• REQUIRED ACTION:
Go through the entries below and report how many lines contain the string "wartości". Nothing but the number is wanted.

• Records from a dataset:
○ ○ ○ ○

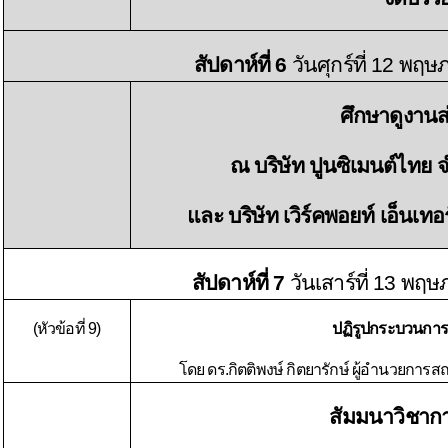
สัปดาห์ที่ 6
วันศุกร์ที่ 12 พฤ
ศึกษาดูงาน
ณ บริษัท ปูนซิเมนต์ไทย 
และ บริษัท เวิร์คพอยท์ เอ็นเท
สัปดาห์ที่ 7
วันเสาร์ที่ 13 พฤ
(หัวข้อที่ 9)
ปฏิรูปกระบวนการ
โดย ดร.กิตติพงษ์ กิตยารักษ์ ผู้อำนวยการ
สัมมนาวิชาการ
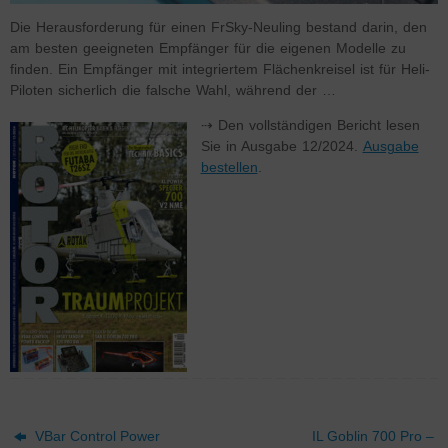
Die Herausforderung für einen FrSky-Neuling bestand darin, den
am besten geeigneten Empfänger für die eigenen Modelle zu
finden. Ein Empfänger mit integriertem Flächenkreisel ist für Heli-
Piloten sicherlich die falsche Wahl, während der …
⇢ Den vollständigen Bericht lesen
Sie in Ausgabe 12/2024.
Ausgabe
bestellen
.
VBar Control Power
IL Goblin 700 Pro –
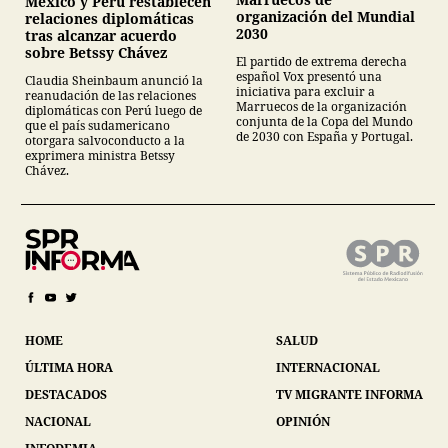
México y Perú restablecen
organización del Mundial
relaciones diplomáticas
2030
tras alcanzar acuerdo
sobre Betssy Chávez
El partido de extrema derecha
español Vox presentó una
Claudia Sheinbaum anunció la
iniciativa para excluir a
reanudación de las relaciones
Marruecos de la organización
diplomáticas con Perú luego de
conjunta de la Copa del Mundo
que el país sudamericano
de 2030 con España y Portugal.
otorgara salvoconducto a la
exprimera ministra Betssy
Chávez.
HOME
SALUD
ÚLTIMA HORA
INTERNACIONAL
DESTACADOS
TV MIGRANTE INFORMA
NACIONAL
OPINIÓN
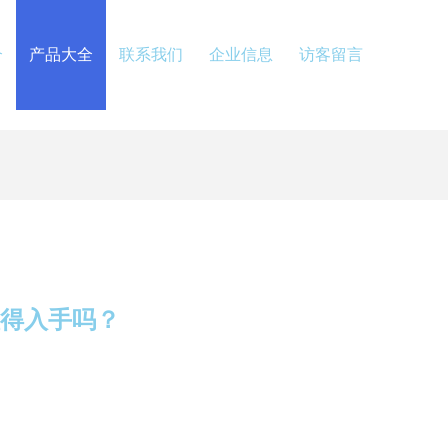
介
产品大全
联系我们
企业信息
访客留言
值得入手吗？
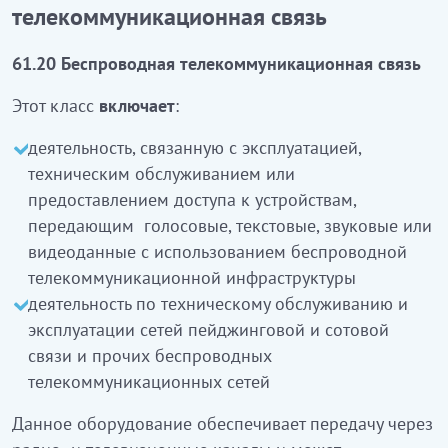
ҚР ЭҚЖЖ
61.2 Тобы - сымсыз
телекоммуникационная связь
телекоммуникациялық байланыс
61.20 Беспроводная телекоммуникационная связь
61.20 Сымсыз телекоммуникациялық байланыс
Этот класс
включает
:
Бұл класқа:
деятельность, связанную с эксплуатацией,
техническим обслуживанием или
сымсыз телекоммуникациялық
предоставлением доступа к устройствам,
инфрақұрылымды пайдаланумен дауыстық,
передающим голосовые, текстовые, звуковые или
мәтіндік, дыбыстық немесе бейнедеректерді
видеоданные с использованием беспроводной
беретін құрылғыларға рұқсат беру немесе
телекоммуникационной инфраструктуры
техникалық қызмет көрсетумен, пайдаланумен
деятельность по техническому обслуживанию и
байланысты қызмет
эксплуатации сетей пейджинговой и сотовой
пейджинг және ұялы байоаныс және басқа
связи и прочих беспроводных
сымсыз телекоммуникациялық желілерді
телекоммуникационных сетей
пайдалану және техникалық кызмет көрсету
қызметі
кіреді
Данное оборудование обеспечивает передачу через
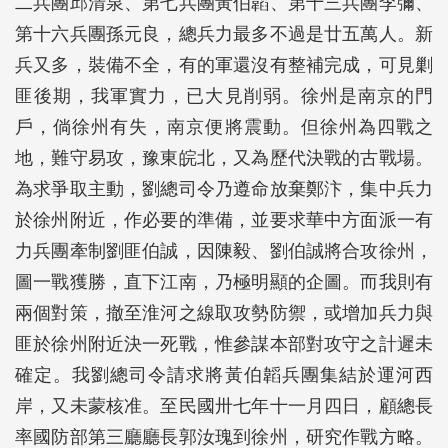
二兵團邱清泉、第七兵團黃伯韜、第十三兵團李彌、
第十六兵團孫元良，總兵力最多不過是廿五萬人。新
兵又多，裝備不全，有的軍還沒有整補完成，可見剿
匪後期，我軍實力，已大見削弱。徐州是南京的門
戶，倘徐州有失，南京便將震動。但徐州為四戰之
地，難守易攻，豫東皖北，又為歷代決戰的古戰場。
為求爭取主動，劉總司令乃遵命放棄鄭汴，集中兵力
於徐州附近，作必要的準備，並要求華中方面派一有
力兵團牽制劉匪伯誠，因陳毅、劉伯誠將合攻徐州，
圖一戰獲勝，直下江南，乃極明顯的企圖。而我則有
兩個對策，撤至淮河之線取攻勢防禦，或增加兵力與
匪於徐州附近決一死戰，惟參謀本部對攻守之計遲未
確定。我劉總司令請求將黃伯韜兵團集結於運河西
岸，又未蒙核准。至民國卅七年十一月四日，顧總長
率國防部第三廳廳長郭汝瑰到徐州，研究作戰方略。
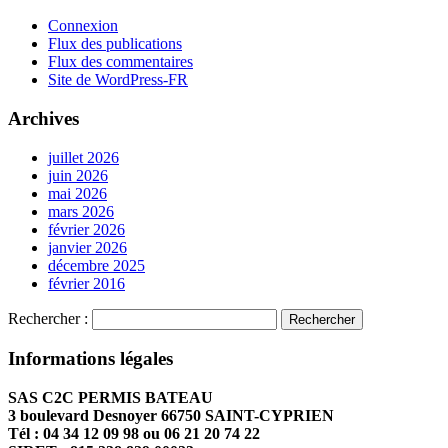
Connexion
Flux des publications
Flux des commentaires
Site de WordPress-FR
Archives
juillet 2026
juin 2026
mai 2026
mars 2026
février 2026
janvier 2026
décembre 2025
février 2016
Rechercher :
Informations légales
SAS C2C PERMIS BATEAU
3 boulevard Desnoyer 66750 SAINT-CYPRIEN
Tél : 04 34 12 09 98 ou 06 21 20 74 22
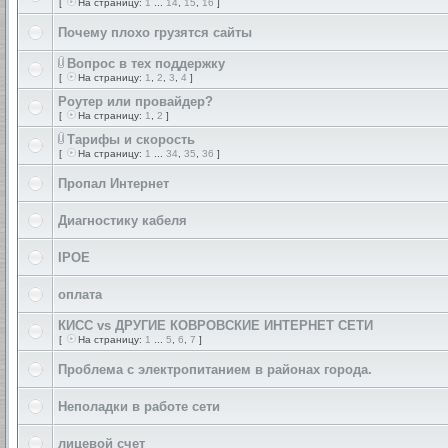
[
На страницу:
1
...
14
,
15
,
16
]
Почему плохо грузятся сайты
Вопрос в тех поддержку
[
На страницу:
1
,
2
,
3
,
4
]
Роутер или провайдер?
[
На страницу:
1
,
2
]
Тарифы и скорость
[
На страницу:
1
...
34
,
35
,
36
]
Пропал Интернет
Диагностику кабеля
IPOE
оплата
КИСС vs ДРУГИЕ КОВРОВСКИЕ ИНТЕРНЕТ СЕТИ
[
На страницу:
1
...
5
,
6
,
7
]
Проблема с электропитанием в районах города.
Неполадки в работе сети
лицевой счет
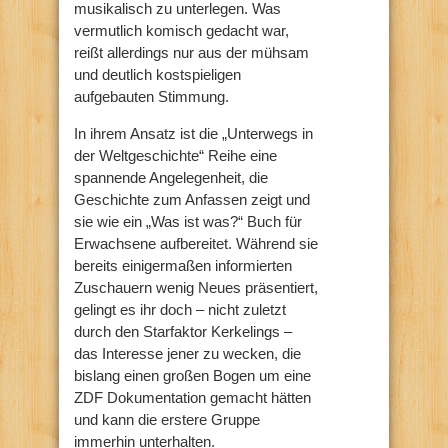
musikalisch zu unterlegen. Was
vermutlich komisch gedacht war,
reißt allerdings nur aus der mühsam
und deutlich kostspieligen
aufgebauten Stimmung.
In ihrem Ansatz ist die „Unterwegs in
der Weltgeschichte“ Reihe eine
spannende Angelegenheit, die
Geschichte zum Anfassen zeigt und
sie wie ein „Was ist was?“ Buch für
Erwachsene aufbereitet. Während sie
bereits einigermaßen informierten
Zuschauern wenig Neues präsentiert,
gelingt es ihr doch – nicht zuletzt
durch den Starfaktor Kerkelings –
das Interesse jener zu wecken, die
bislang einen großen Bogen um eine
ZDF Dokumentation gemacht hätten
und kann die erstere Gruppe
immerhin unterhalten.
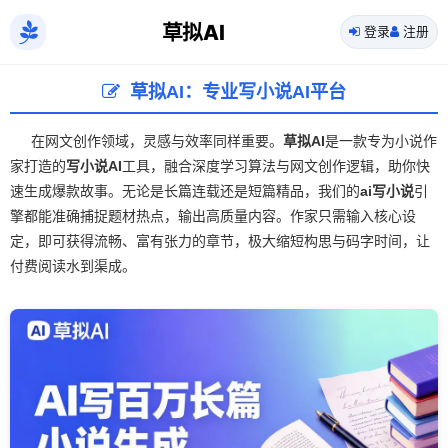
草拟AI
登录
注册
草拟AI：专业写小说AI平台
在网文创作领域，灵感与效率同样重要。
草拟AI
是一款专为小说作
家打造的
写小说AI
工具，融合深度学习算法与网文创作逻辑，助你快
速生成爆款故事。无论是长篇连载还是短篇精品，我们的
ai写小说
引
擎都能准确捕捉题材热点，输出高质量内容。作家只需输入核心设
定，即可获得流畅、富有张力的章节，极大缩短构思与码字时间，让
付费阅读水到渠成。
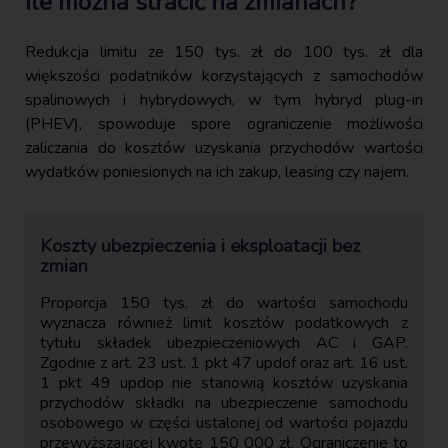
Ile można stracić na zmianach?
Redukcja limitu ze 150 tys. zł do 100 tys. zł dla
większości podatników korzystających z samochodów
spalinowych i hybrydowych, w tym hybryd plug-in
(PHEV), spowoduje spore ograniczenie możliwości
zaliczania do kosztów uzyskania przychodów wartości
wydatków poniesionych na ich zakup, leasing czy najem.
Koszty ubezpieczenia i eksploatacji bez
zmian
Proporcja 150 tys. zł do wartości samochodu
wyznacza również limit kosztów podatkowych z
tytułu składek ubezpieczeniowych AC i GAP.
Zgodnie z art. 23 ust. 1 pkt 47 updof oraz art. 16 ust.
1 pkt 49 updop nie stanowią kosztów uzyskania
przychodów składki na ubezpieczenie samochodu
osobowego w części ustalonej od wartości pojazdu
przewyższającej kwotę 150 000 zł. Ograniczenie to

○ ○ ○ ○

• EXERCISE SOLUTION:
3